Mathematics Colloquia and Seminars

Return to Colloquia & Seminar listing

Breaking the Sample Size Barrier in Reinforcement Learning

Mathematics of Data & Decisions

Speaker: Yuxin Chen, University of Pennsylvania
Location: zoom
Start time: Tue, Apr 18 2023, 12:10PM

Emerging reinforcement learning (RL) applications necessitate the design of sample-efficient solutions in order to accommodate the explosive growth of problem dimensionality. Despite the empirical success, however, our understanding about the statistical limits of RL remains highly incomplete. In this talk, I will present some recent progress towards settling the sample complexity in three RL scenarios. The first one is concerned with RL in the presence of a simulator, and we demonstrate the minimax optimality of the model-based RL approach (a.k.a. the plug-in approach), without suffering from a sample size barrier that was present in all past works.
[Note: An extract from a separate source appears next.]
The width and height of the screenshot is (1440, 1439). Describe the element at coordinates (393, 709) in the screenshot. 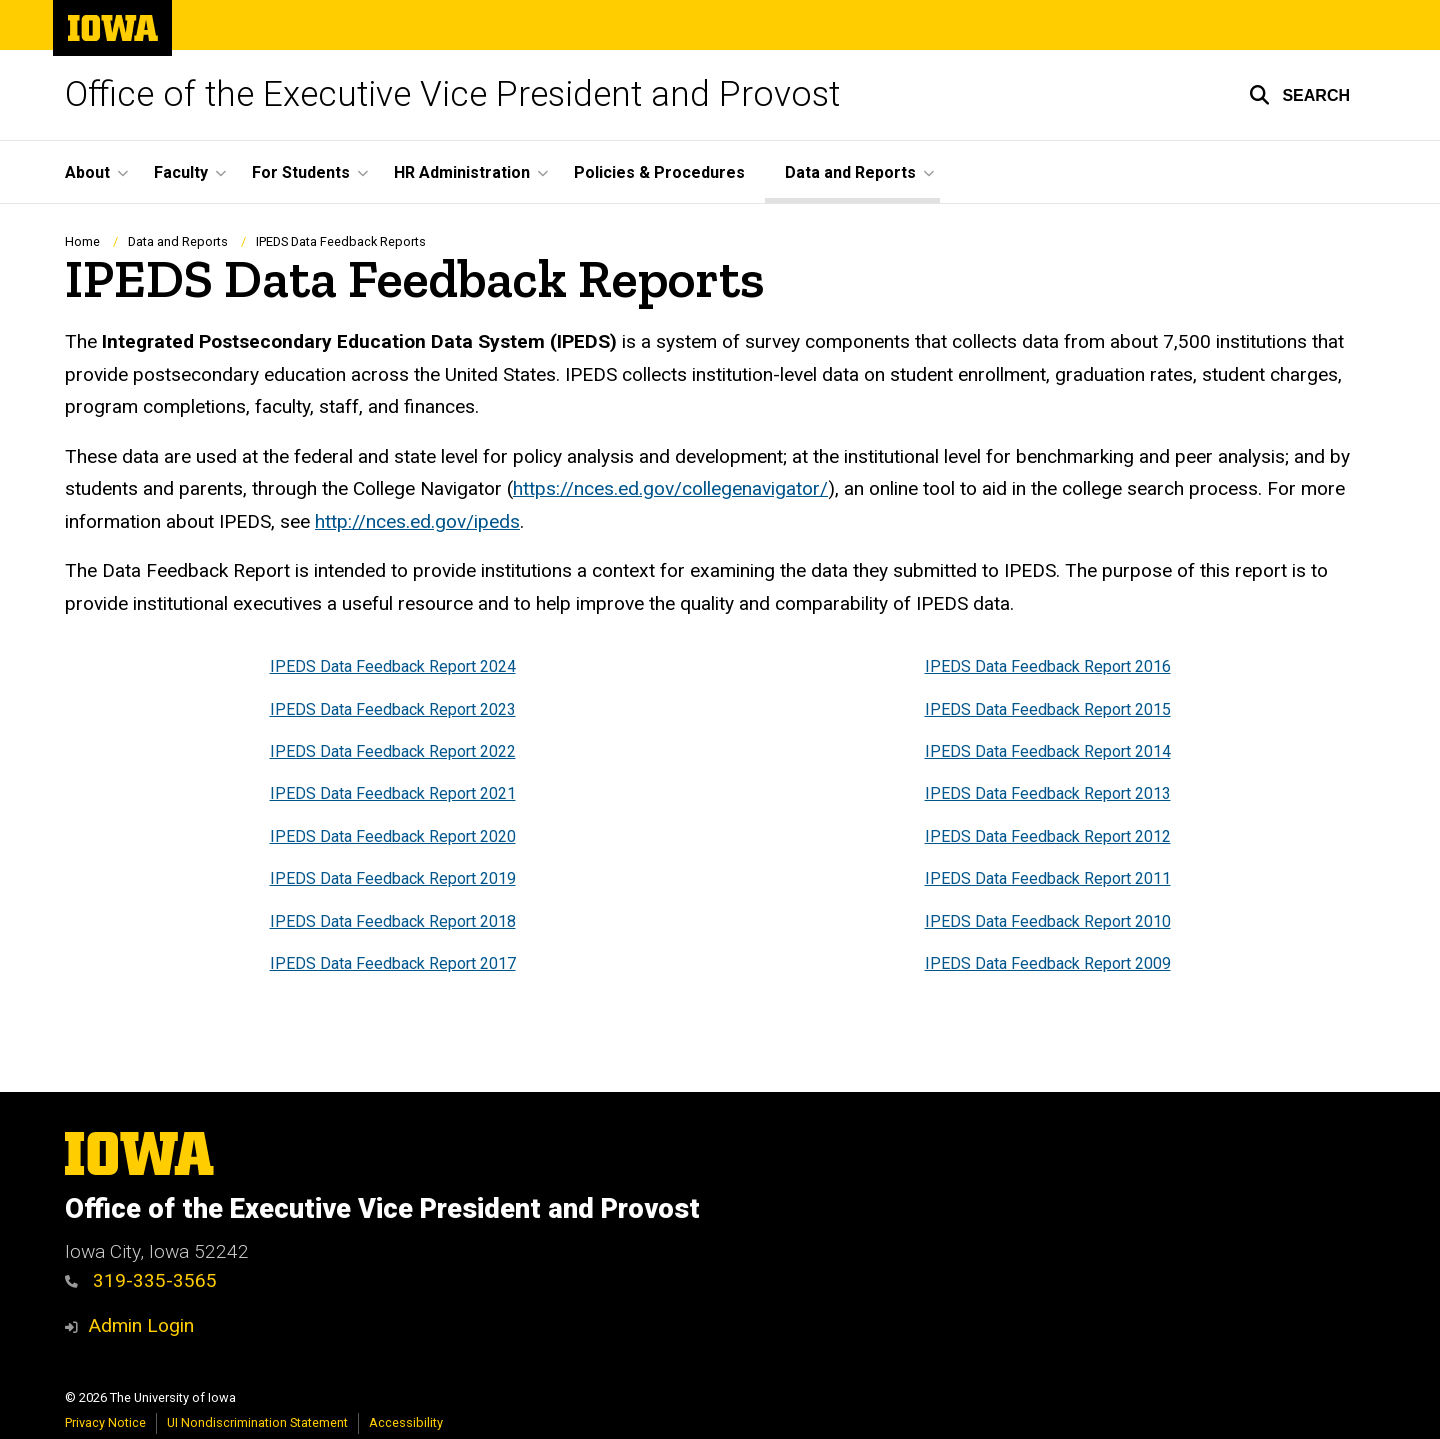

I see `IPEDS Data Feedback Report 2023` at that location.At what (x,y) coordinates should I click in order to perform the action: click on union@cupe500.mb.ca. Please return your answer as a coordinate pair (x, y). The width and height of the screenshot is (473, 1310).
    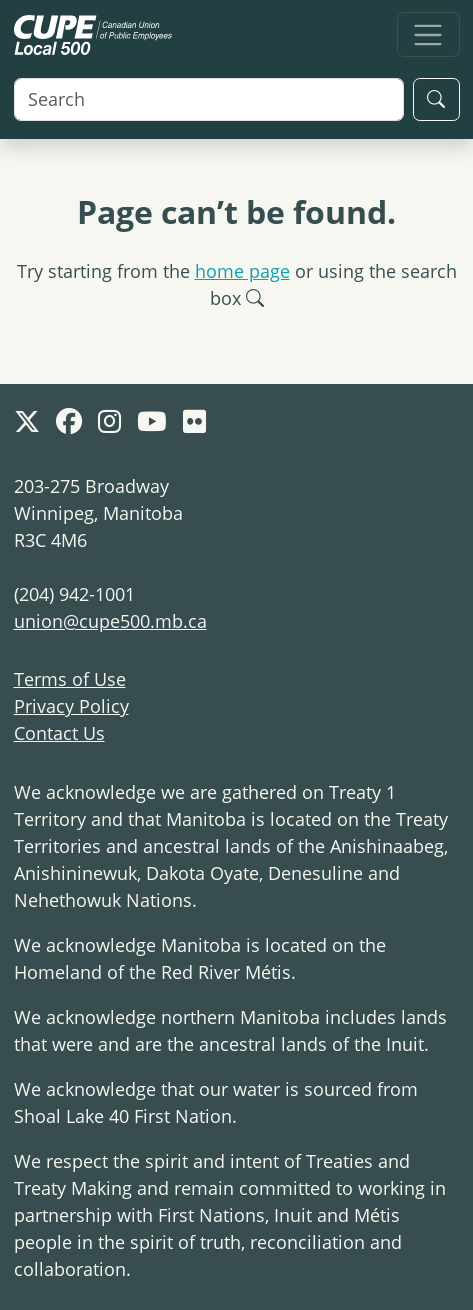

The second part studies offline RL, which learns using pre-collected data and needs to accommodate distribution shifts and limited data coverage. We prove that model-based offline RL achieves minimal-optimal sample complexity without any burn-in cost. The insights from offline RL further motivate optimal algorithm design in online RL with reward-agnostic exploration, a scenario where the learner is unaware of the reward functions during the exploration stage. (See https://arxiv.org/abs/2005.12900, https://arxiv.org/abs/2204.05275, https://yuxinchen2020.github.io/publications/Reward-free-exploration.pdf for more details).

This is based on joint work with Gen Li, Laixi Shi, Yuling Yan, Yuejie Chi, Jianqing Fan, and Yuting Wei.